Já a reaplicação do álcool em gel deve ser feita a cada vez que se tem contato com superfícies que possam estar contaminada, como caneta, balcão, maçanetas. O produto também pode ser substituído por álcool iodado ou antisséptico.

As mãos concentram a maior preocupação no caso de transmissão dos vírus porque elas entram contato com as superfícies e acabam sendo levadas, constantemente, aos olhos e bocas. Conforme o infectologista, é mais comum que a pessoa toque superfícies do que entre na “nuvem” de gotículas e aerossóis (partículas menores) quando alguém tosse. Numa mesa, por exemplo, o vírus fica viável por dias.
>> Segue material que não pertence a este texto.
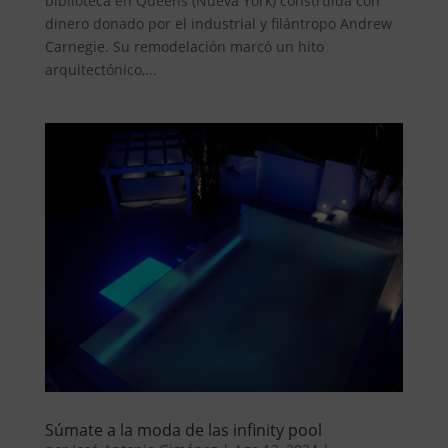
biblioteca en Queens (Nueva York) construida con
dinero donado por el industrial y filántropo Andrew
Carnegie. Su remodelación marcó un hito
arquitectónico,...
Súmate a la moda de las infinity pool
Mesmo sem caso confirmado em Mato Grosso do Sul, o infectologista afirma que é preciso mudar hábitos. “É preciso evitar aglomerações, como shows, estádio, igrejas, shopping. Também de ser evitado colocar mão no rosto, na boca, no nariz. Além de manter distância de segurança de outras pessoas, em torno de um metro; nada de beijo, abraço, aperto de mão”, afirma o especialista.

O médico também lembra que é possível da uma ajuda para a imunidade. “Dormir bastante, praticar esporte, não se estressar, não brigar no trabalho”, afirma o infectologista.

Prevenção a coronavírus vai de operação “mãos limpas” a “plus” na imunidade

Máscaras – Presidente da Sociedade de Pneumologia e Tisiologia do Mato Grosso do Sul e médico no HU (Hospital Universitário), Henrique Ferreira de Brito explica que a máscara cirúrgica deve ser utilizada em determinadas situações.

“Não tem necessidade de todo mundo usar máscaras. Estou com sintomas de gripe, uso máscara. Estou com meu pai doente e vou visitá-lo, coloco máscara para me proteger. A máscara cirúrgica tem potencial de proteção contra as gotículas e o aerossol”, afirma o médico.

A máscara deve ser descartada toda vez que estiver suja ou úmida. O especialista reforça a necessidade de hidratação, principalmente diante da baixa umidade relativa do ar em Campo Grande. “No calor, se desidrata muito facilmente. É importante beber líquidos e ter alimentação e sono regulares”, diz.

Até quinta-feira (dia 12), a SES (Secretaria Estadual de Saúde) monitorava dez casos suspeitos de coronavírus (Covid-19) em Mato Grosso do Sul.